What is PSD3 and how does it impact the payment industry?

On 28th June 2023, the European Commission proposed a new set of rules to further modernise payment services and open financial services data.

In part, it revises the second Payment Services Directive (PSD2) and introduces a new Payment Services Regulation (PSR). Here we’ll look in detail what this means for the payment industry.

What is PSD3?

PSD3 is the third Payment Services Directive. It provides an upcoming framework that regulates electronic payments and the banking ecosystem within the European single market area (EEA). It is set to be adopted into UK law as well as across Europe.

What impact will PSD3 have?

Let’s look at the changes illustrated in PSD3 and how this may impact the payment industry.

Further levelling the playing field between banks and non-banks

During the review of PSD3, the European Commission noted that consumers were not fully able to make use of the potential benefits that new payment institutions and innovative payment services could provide. One of the reasons was the difficulty that payment institutions (PIs) have in opening and maintaining payment accounts with banks.

The Commission proposed four new measures to strengthen the position:

  1. Payment institutions will get the opportunity to hold funds at the central bank to safeguard users’ funds.
  2. Payment institutions will be incorporated into the Settlement Finality Directive, allowing them to become a participant in these systems.
  3. Credit institutions can only refuse to open or close a payment account for payment institutions in exceptional cases where these are serious grounds to do so.
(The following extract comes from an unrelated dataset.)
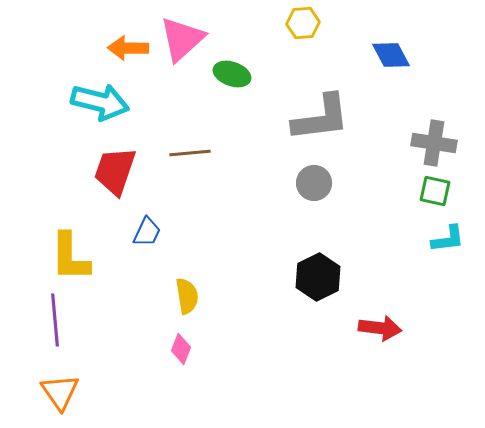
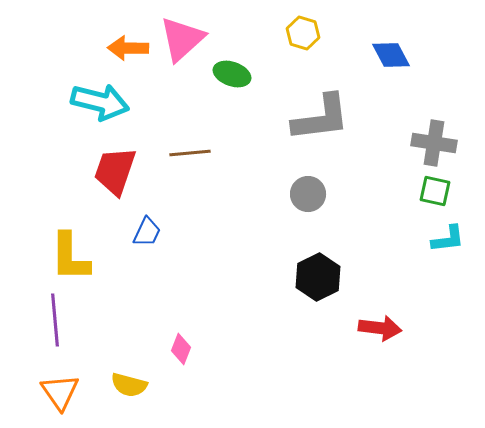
yellow hexagon: moved 10 px down; rotated 20 degrees clockwise
gray circle: moved 6 px left, 11 px down
yellow semicircle: moved 58 px left, 89 px down; rotated 114 degrees clockwise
Serious grounds could be serious suspicion of illegal activities and money laundering.
  4. Payment system operators must provide direct access for payment institutions to all payment systems and can only inhibit access where this is necessary to safeguard specific risk such as operational, credit or business risk.

Currently only banks have access to the payment settlement structure, forcing institutions to rely on banking partners to process their transactions. By providing access, the playing field is further levelled. In turn this means better competition and more opportunities for innovation, which will only improve the payment experience for consumers.

Strengthening the resilience of the payments sector

To improve the security and resilience of the payments sector, PSD3 proposes the following:

  • More stringent safeguarding rules: Payment institutions will have to endeavour to safeguard consumer funds with more than one bank to reduce concentration risks.
  • Wind down plans: Payment institutions will need to submit a wind-down plan that is proportionate to their business model and its planned services. This gives regulators more tools to ensure firms put measures in place to reduce consumer harm from their potential failure.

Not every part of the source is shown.